Detalhes bibliográficos
Autor(a) principal: Sotero, Rafael da Costa
Data de Publicação: 2007
Outros Autores: Campbell, Carmen Silvia Grubert, Pardono, Emerson, Puga, Guilherme Morais, Simões, Herbert Gustavo
Tipo de documento: Artigo
Idioma: eng
Título da fonte: Repositório Institucional da UCB
Texto Completo: http://hdl.handle.net/123456789/145
https://repositorio.ucb.br:9443/jspui/handle/123456789/7401
Resumo: The purpose of this study was to analyze the possibility of identifying the lactate minimum velocity (LM) and estimating the maximal lactate steady state intensity (MLSS) by applying a polynomial function to just three stages of the LM test. Seventeen physically active males (24.1 ± 4.0 years; 23.8 ±2.2kg.m2(-1) BMI; 11.7 ± 3.8% body fat) performed: 1) a 1600m time trial (1600mV); 2) a 150m sprint to induce hyperlactatemia, and then an incremental test (InT) consisting of 6 x 800m at intensities of 78, 81, 84, 87, 90 and 93% of 1600mV; 3) 2 to 3 sessions of constant 30 min running tests to identify MLSS. Blood lactate [lac] was determined by an electrochemical method (YSI - 2700 SELECT).

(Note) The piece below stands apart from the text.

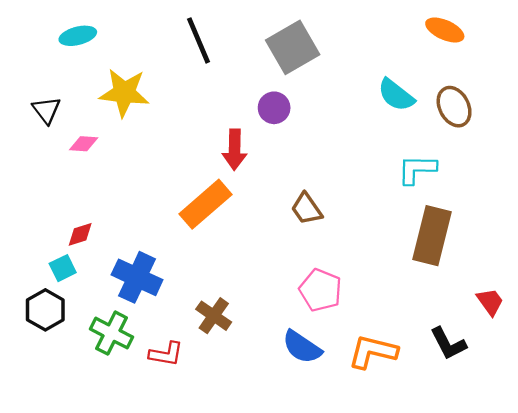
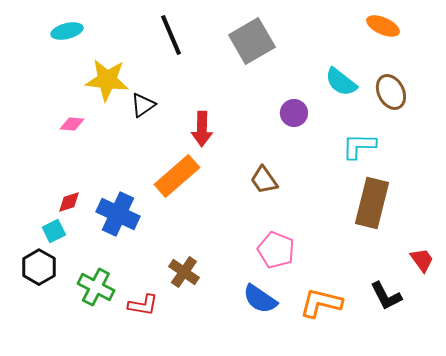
purple circle: (274, 108) -> (294, 113), moved
black triangle: (46, 110) -> (143, 105), moved, turned 32
blue cross: (137, 277) -> (118, 214), moved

The LM was identifi ed visually (LMv) as well by applying polynomial function to the [lac] responses at all 6 stages (LMp), to the 1st, 3rd and 5th stages (LMp135), to the 1st, 3rd and 6th stages (LMp136) and to the 1st, 4th and 6th stages (LMp146) of InT. The ANOVA detected no differences between the velocities (m.min-1) identifi ed by LMv (196.0 ± 17.8) LMp (198.0 ± 17.6), LMp135 (197.7 ± 17.6), LMp136 (200.0 ±17.2), LMp146 (199,7 ± 18,1) and MLSS (198.7 ±16.6) (p>0.05), with a high correlation among each other (p<0.01). The polynomial function identifi ed LM even when applied to just 3 stages of the incremental test, enabling for prediction of MLSS intensity with a reduced number of blood samples being collected during testing.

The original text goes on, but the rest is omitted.